▶ **ABOUT THIS TASK**:
Search the data for the word "Joop" and copy every line that contains it.

▶ **Dataset entries**:
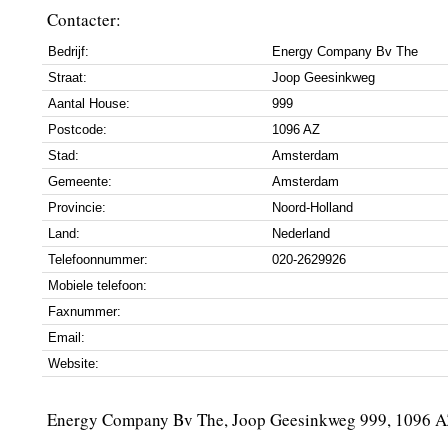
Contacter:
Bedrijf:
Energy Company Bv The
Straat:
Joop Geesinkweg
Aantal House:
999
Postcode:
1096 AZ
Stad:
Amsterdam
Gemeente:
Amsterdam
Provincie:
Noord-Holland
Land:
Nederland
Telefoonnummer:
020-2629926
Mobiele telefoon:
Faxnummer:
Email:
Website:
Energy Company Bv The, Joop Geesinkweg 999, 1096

▶ **EXERCISE RESULT**:
Joop Geesinkweg
Energy Company Bv The, Joop Geesinkweg 999, 1096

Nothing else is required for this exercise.